The Kidney Stones

As the kidneys filter waste from the blood, they create urine. Sometimes, salts and other minerals in urine stick together to form small kidney stones. These range from the size of a sugar crystal to a ping pong ball or more, but they are rarely noticed unless they cause a blockage. They may cause intense pain if they break loose and push into the ureters, the narrow ducts leading to the bladder.

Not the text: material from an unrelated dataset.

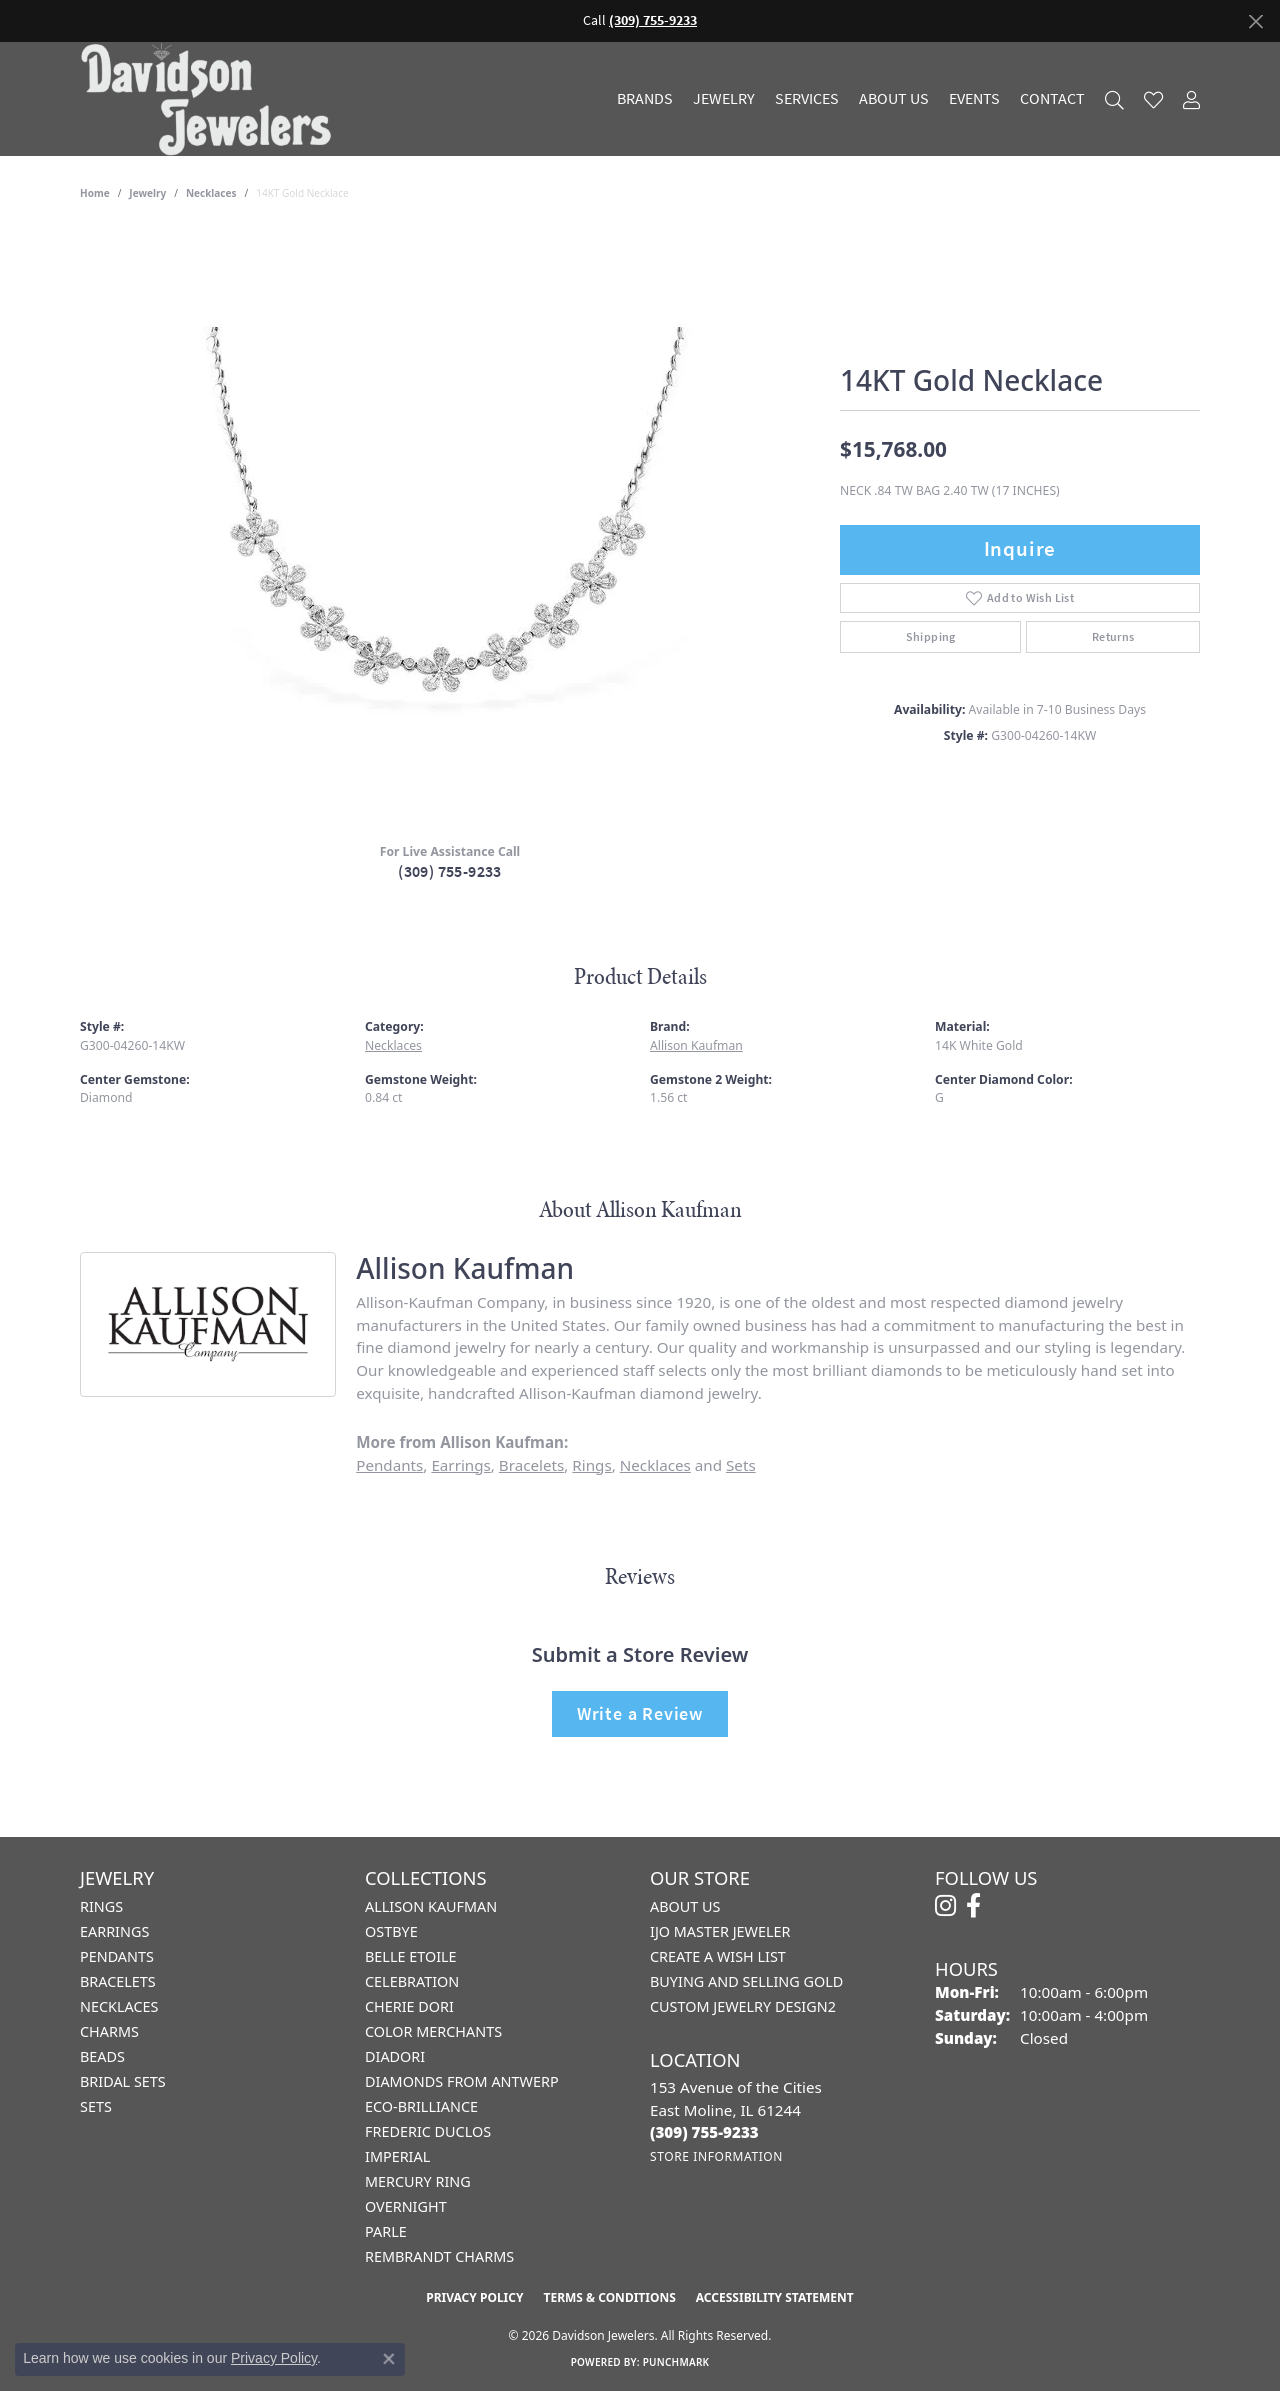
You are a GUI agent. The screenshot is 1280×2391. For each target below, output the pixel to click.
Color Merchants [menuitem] (433, 2031)
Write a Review (640, 1713)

When kidney stones move through the urinary tract, they may cause:

  • Severe pain in the back, belly, or groin
  • Frequent or painful urination
  • Blood in the urine
  • Nausea and vomiting

Small stones may pass without causing symptoms.

How Small is the Stones?
The smaller the kidney stone, the more likely it will pass on its own. If it is smaller than 5 mm (1/5 inch), there is a 90% chance it will pass without further intervention. If the stone is between 5 mm and 10 mm, the odds are 50%. But, if a stone is too large to pass on its own, several treatment options are available.

Kidney Stone or Something Else?

If you have sudden, severe pain in the area of back or belly, it’s best to seek medical care right away. It could be renal colic. Abdominal pain is associated with many other conditions, including emergencies like appendicitis and ectopic pregnancy. Painful urination is also a common symptom of a urinary tract infection or an STD.